Dang it Ken! Just for that no turkey for you!   Seriously my love, I'd karma you for that very funny post but sadly, I'm laughing too hard.


----------



## crewsk (Oct 4, 2006)

I'm in! 
	

	
	
		
		

		
			





That could also explain why my cats & dog are being really bad this week. It's like they've been taken over by evil creatures that jump up on the kitchen table & break glass bowls at 2 in the morning!


----------



## Alix (Oct 4, 2006)

YAY! Crewsk, I know what you mean about the pets. My cat just freaked out and wrestled herself into a mat and then freaked out some more because the mat was too tight. I was laughing so hard I almost couldn't get her out. Silly thing.

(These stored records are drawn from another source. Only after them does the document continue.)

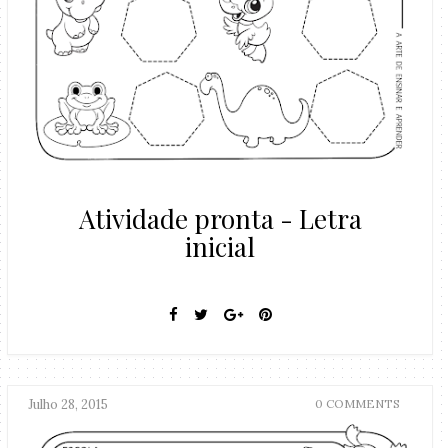
Atividade pronta - Letra
inicial
Julho 28, 2015
0 COMMENTS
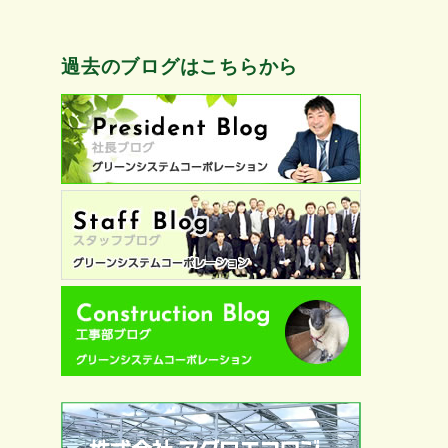
過去のブログはこちらから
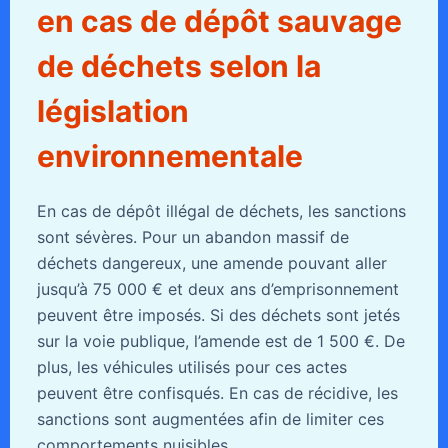
en cas de dépôt sauvage
de déchets selon la
législation
environnementale
En cas de dépôt illégal de déchets, les sanctions
sont sévères. Pour un abandon massif de
déchets dangereux, une amende pouvant aller
jusqu’à 75 000 € et deux ans d’emprisonnement
peuvent être imposés. Si des déchets sont jetés
sur la voie publique, l’amende est de 1 500 €. De
plus, les véhicules utilisés pour ces actes
peuvent être confisqués. En cas de récidive, les
sanctions sont augmentées afin de limiter ces
comportements nuisibles.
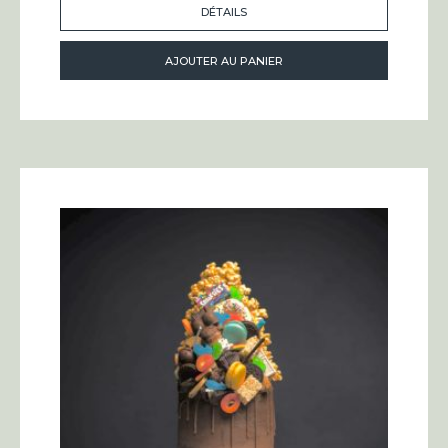
DÉTAILS
AJOUTER AU PANIER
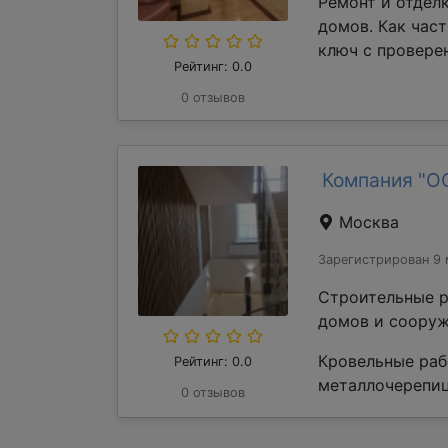
Ремонт и отдел
домов. Как час
ключ с проверен
Рейтинг: 0.0
0 отзывов
Компания "О
Москва
Зарегистрирован 9 
Строительные р
домов и сооруж
Кровельные раб
Рейтинг: 0.0
металлочерепиц
0 отзывов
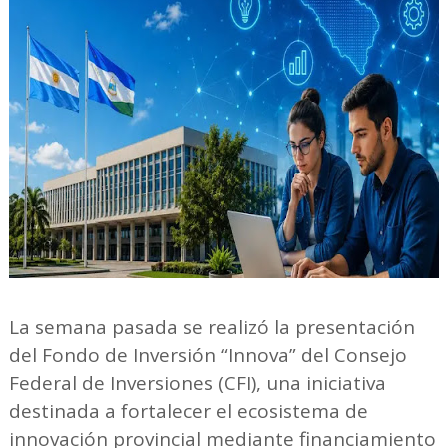
La semana pasada se realizó la presentación
del Fondo de Inversión “Innova” del Consejo
Federal de Inversiones (CFI), una iniciativa
destinada a fortalecer el ecosistema de
innovación provincial mediante financiamiento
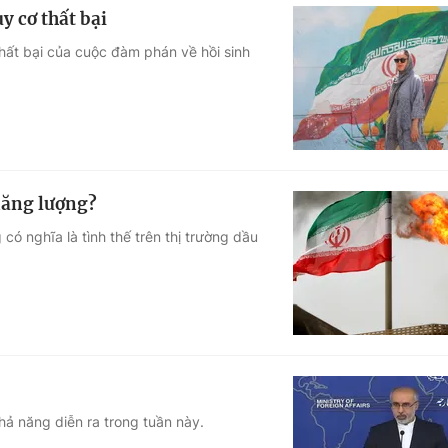
y cơ thất bại
thất bại của cuộc đàm phán về hồi sinh
năng lượng?
có nghĩa là tình thế trên thị trường dầu
hả năng diễn ra trong tuần này.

OK, who else is up for fun and games this weekend?


----------



## ronjohn55 (Oct 4, 2006)

Alix said:
			
		

> OK, I have just perused my poll on Full Moon affecting behaviour...
> Come on people, we need some love and happiness around here! Its (Canadian) Thanksgiving this weekend and frankly, I want to laugh and party. Join in everyone!


 
And here I was just thinking I needed to post MORE stuff this weekend!!  

By the way, it should have been "It's (Canadian) Thanksgiving", not "Its"  

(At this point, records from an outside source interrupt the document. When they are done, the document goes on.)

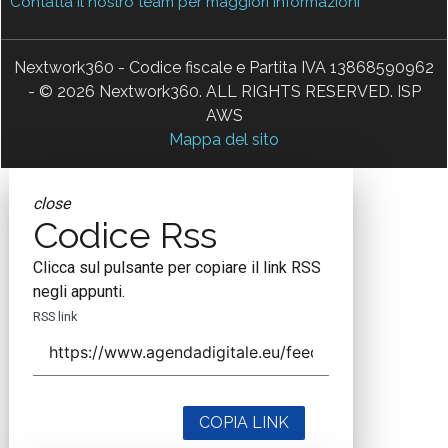
Contatta il nostro team per maggiori informazioni
Nextwork360 - Codice fiscale e Partita IVA 13868590962
- © 2026 Nextwork360. ALL RIGHTS RESERVED. ISP
AWS
Mappa del sito
close
Codice Rss
Clicca sul pulsante per copiare il link RSS
negli appunti.
RSS link
COPIA LINK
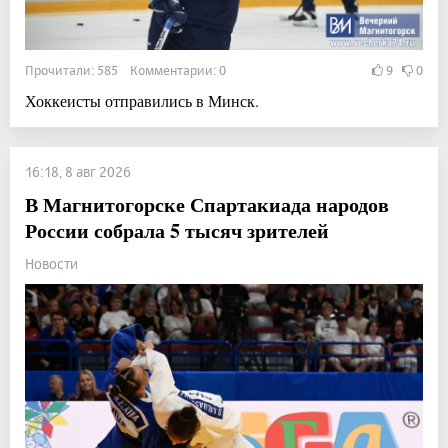
Прочитали: 585 Комментарии: 0
9
0
Хоккеисты отправились в Минск.
16:18, 8 авг 2026
В Магнитогорске Спартакиада народов
России собрала 5 тысяч зрителей
Новости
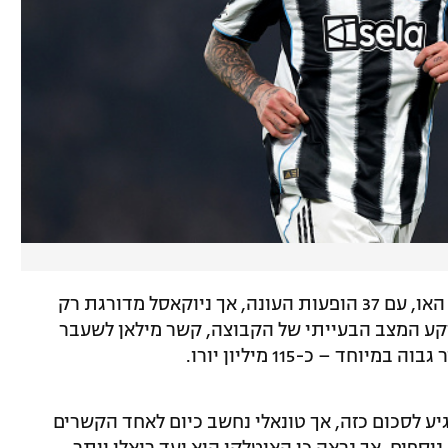
טונאלי בן ה-25 הוא שחקן מפתח אצל אדי האו, עם 37 הופעות העונה, אך ניוקאסל מדורגת רק
ות. על רקע המצב הבעייתי של הקבוצה, קשר מילאן לשעבר
חד – כ-115 מיליון יורו.
גיע לסכום כזה, אך טונאלי נחשב כיום לאחד הקשרים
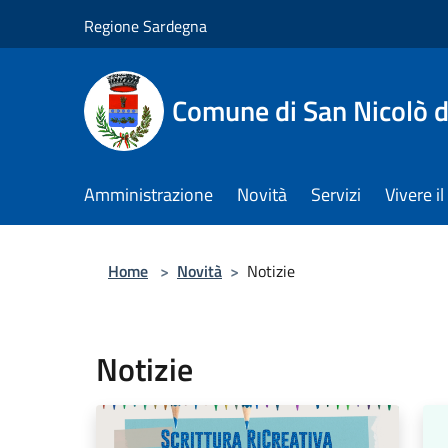
Salta al contenuto principale
Regione Sardegna
Comune di San Nicolò d
Amministrazione
Novità
Servizi
Vivere 
Home
>
Novità
>
Notizie
Notizie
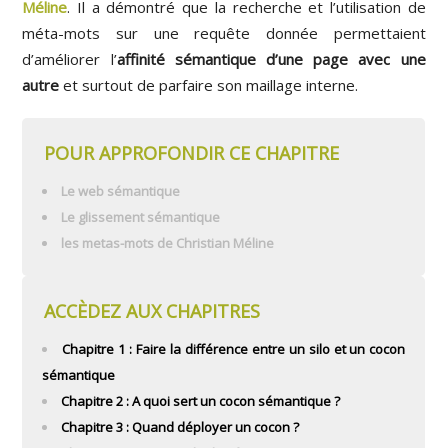
Méline
. Il a démontré que la recherche et l’utilisation de
méta-mots sur une requête donnée permettaient
d’améliorer l’
affinité sémantique d’une page avec une
autre
et surtout de parfaire son maillage interne.
POUR APPROFONDIR CE CHAPITRE
Le web sémantique
Le glissement sémantique
les metas-mots de Christian Méline
ACCÈDEZ AUX CHAPITRES
Chapitre 1 : Faire la différence entre un silo et un cocon
sémantique
Chapitre 2 : A quoi sert un cocon sémantique ?
Chapitre 3 : Quand déployer un cocon ?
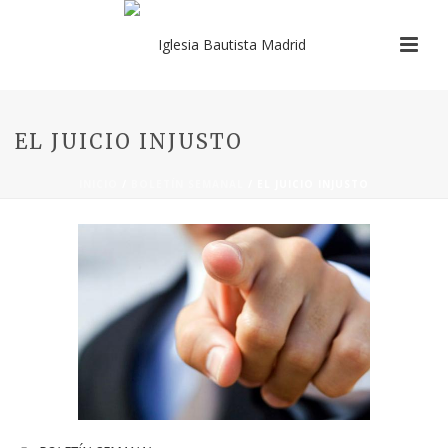
EL JUICIO INJUSTO
INICIO
/
BOLETÍN SEMANAL
/ EL JUICIO INJUSTO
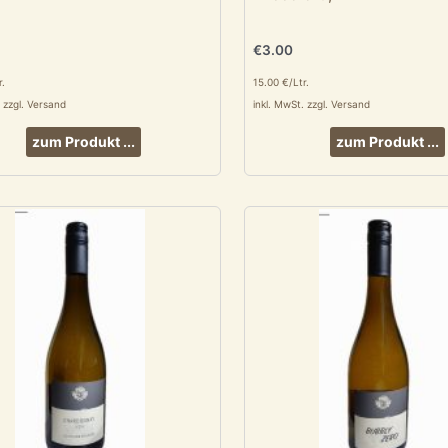
€
3.00
r.
15.00 €/Ltr.
. zzgl. Versand
inkl. MwSt. zzgl. Versand
zum Produkt ...
zum Produkt ...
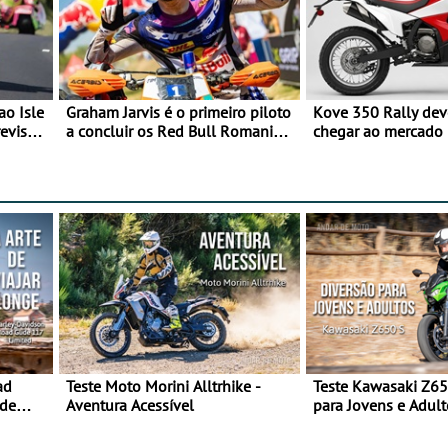
ao Isle
Graham Jarvis é o primeiro piloto
Kove 350 Rally de
evisão
a concluir os Red Bull Romaniacs
chegar ao mercado
numa moto elétrica
ad
Teste Moto Morini Alltrhike -
Teste Kawasaki Z65
 de
Aventura Acessível
para Jovens e Adult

Running away and hiding now!
John


----------



## corazon (Oct 4, 2006)

How's this for starters?

_1) Ziplock Bags are Male, because they hold everything in, yet you can see right through them.

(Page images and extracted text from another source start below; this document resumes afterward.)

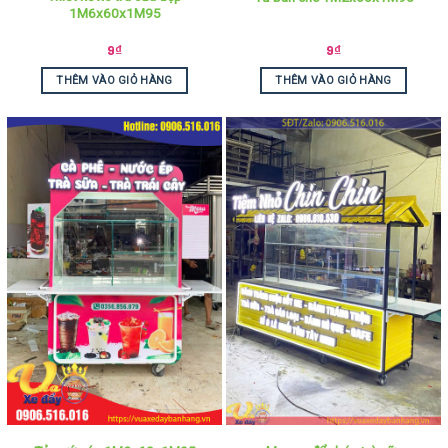
1M6x60x1M95
9
₫
9
₫
THÊM VÀO GIỎ HÀNG
THÊM VÀO GIỎ HÀNG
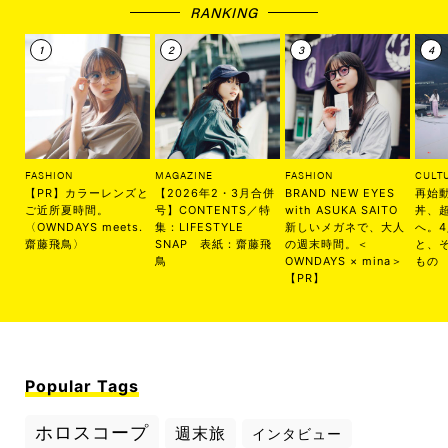
RANKING
FASHION
MAGAZINE
FASHION
CULT
【PR】カラーレンズと
【2026年2・3月合併
BRAND NEW EYES
再始
ご近所夏時間。
号】CONTENTS／特
with ASUKA SAITO
丼、
〈OWNDAYS meets.
集：LIFESTYLE
新しいメガネで、大人
へ。
齋藤飛鳥〉
SNAP 表紙：齋藤飛
の週末時間。＜
と、
鳥
OWNDAYS × mina＞
もの
【PR】
Popular Tags
ホロスコープ
週末旅
インタビュー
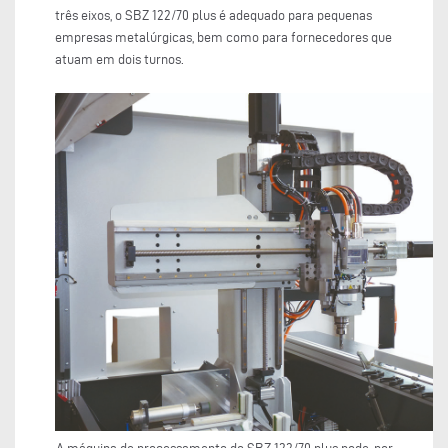
três eixos, o SBZ 122/70 plus é adequado para pequenas
empresas metalúrgicas, bem como para fornecedores que
atuam em dois turnos.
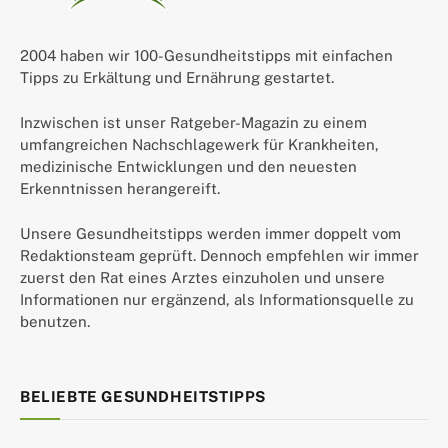
2004 haben wir 100-Gesundheitstipps mit einfachen
Tipps zu Erkältung und Ernährung gestartet.
Inzwischen ist unser Ratgeber-Magazin zu einem
umfangreichen Nachschlagewerk für Krankheiten,
medizinische Entwicklungen und den neuesten
Erkenntnissen herangereift.
Unsere Gesundheitstipps werden immer doppelt vom
Redaktionsteam geprüft. Dennoch empfehlen wir immer
zuerst den Rat eines Arztes einzuholen und unsere
Informationen nur ergänzend, als Informationsquelle zu
benutzen.
BELIEBTE GESUNDHEITSTIPPS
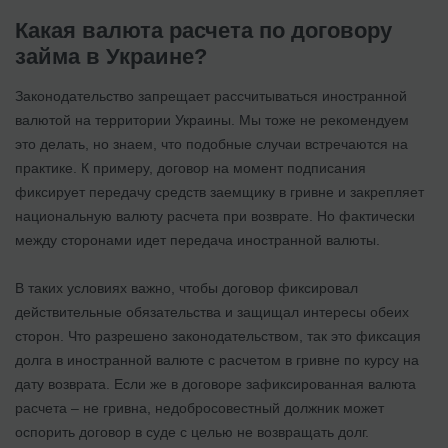
Какая валюта расчета по договору
займа в Украине?
Законодательство запрещает рассчитываться иностранной
валютой на территории Украины. Мы тоже не рекомендуем
это делать, но знаем, что подобные случаи встречаются на
практике. К примеру, договор на момент подписания
фиксирует передачу средств заемщику в гривне и закрепляет
национальную валюту расчета при возврате. Но фактически
между сторонами идет передача иностранной валюты.
В таких условиях важно, чтобы договор фиксировал
действительные обязательства и защищал интересы обеих
сторон. Что разрешено законодательством, так это фиксация
долга в иностранной валюте с расчетом в гривне по курсу на
дату возврата. Если же в договоре зафиксированная валюта
расчета – не гривна, недобросовестный должник может
оспорить договор в суде с целью не возвращать долг.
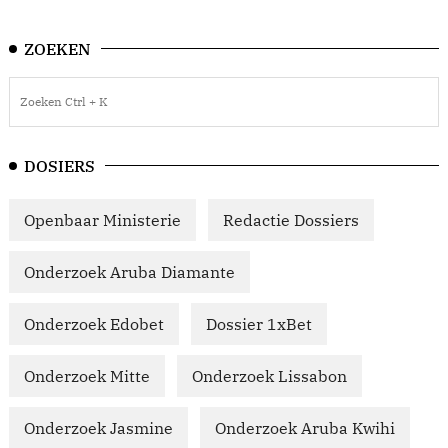
ZOEKEN
DOSIERS
Openbaar Ministerie
Redactie Dossiers
Onderzoek Aruba Diamante
Onderzoek Edobet
Dossier 1xBet
Onderzoek Mitte
Onderzoek Lissabon
Onderzoek Jasmine
Onderzoek Aruba Kwihi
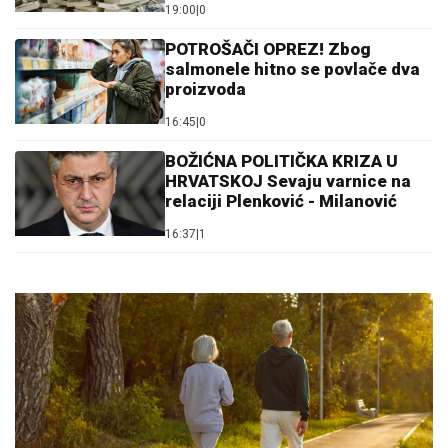
19:00
|
0
POTROŠAČI OPREZ! Zbog
salmonele hitno se povlače dva
proizvoda
16:45
|
0
BOŽIĆNA POLITIČKA KRIZA U
HRVATSKOJ Sevaju varnice na
relaciji Plenković - Milanović
16:37
|
1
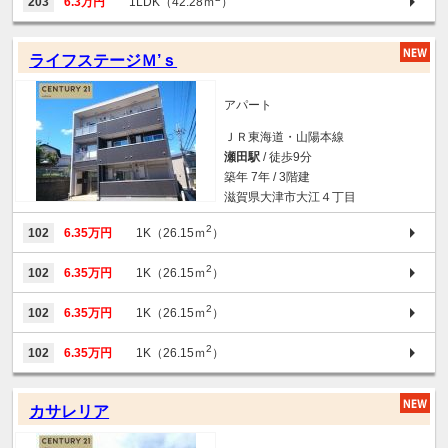
203
6.3万円
1LDK（42.28ｍ
）
ライフステージＭ’ｓ
アパート
ＪＲ東海道・山陽本線
瀬田駅
/ 徒歩9分
築年 7年 / 3階建
滋賀県大津市大江４丁目
2
102
6.35万円
1K（26.15ｍ
）
2
102
6.35万円
1K（26.15ｍ
）
2
102
6.35万円
1K（26.15ｍ
）
2
102
6.35万円
1K（26.15ｍ
）
カサレリア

2) Copiers are Female, because once turned off; it takes a while to warm them up again. It's an effective reproductive device if the right buttons are pushed, but can wreak havoc if the wrong buttons
are pushed.

3) A Tyre is Male, because it goes bald and it's often over-inflated.

4) A Hot Air Balloon is Male, because, to get it to go anywhere, you have to light a fire under it, and of course, there's the hot air part.

5) Sponges are Female, because they're soft, squeezable and retain water.

6) A Web Page is Female, because it's always getting hit on.

7) A Railway is Male, because it uses the same old lines to pick people up.

8) An Hourglass is Female, because over time, the weight shifts to the bottom.

9) A Hammer is Male, because it hasn't changed much over the last 5,000 years, but it's handy to have around.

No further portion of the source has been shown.